Механистическое мировоззрение тяготеет к «чистым» и представлениям и простым моделям, оно бежит от многообразия и сложности мира, каковые маскируют объективные законы. Идеалом для него есть единообразие четких форм. Атом легко воспринимался как полностью жёсткий шарик с упругими столкновениями (позже так же думали о людях в механистической социологии). Газ виделся как перемещение совершенных молекул и атомов. Лишь в ХХ веке химики стали мыслить в понятиях не концентрации (количества), а активности (количества, умноженного на фактор качества, созданного «неидеальными» сотрудничествами). А в социологии и поныне не освоили этого понятия и интересуются в первую очередь численностью той либо другой социальной общности.

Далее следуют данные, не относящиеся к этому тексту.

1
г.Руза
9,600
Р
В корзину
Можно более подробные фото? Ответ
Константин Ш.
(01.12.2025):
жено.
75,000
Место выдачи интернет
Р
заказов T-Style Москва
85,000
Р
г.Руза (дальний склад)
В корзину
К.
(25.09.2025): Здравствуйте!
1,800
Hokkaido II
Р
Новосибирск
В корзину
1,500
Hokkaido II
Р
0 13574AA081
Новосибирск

Думаю, во многом из?за привычки мыслить в «чистых» понятиях так тяжело было принять отечественным марксистам, кроме того коммунистам, нэп. Они все потребовали ответить: это социализм либо капитализм? Ленин был кроме того должен пойти на уступку и назвать нэп «отступлением к капитализму», тогда как он уже прекрасно знал работы А. В. Чаянова и, если судить по многим его замечаниям, принял его основную идею о том, что трудовой крестьянский двор не есть «клеточкой» капиталистического уклада. Так, нэп вовсе не был «откатом к капитализму» — это было как раз развитие некапиталистических производственных взаимоотношений. Крайне полезно перечитать сейчас работу Ленина «О кооперации» (1923). С позиций истмата это практически ересь («социализм — строй цивилизованных кооператоров»), а ведь работа только умная и ответственная. Как на большом растоянии назад мы от нее откатились!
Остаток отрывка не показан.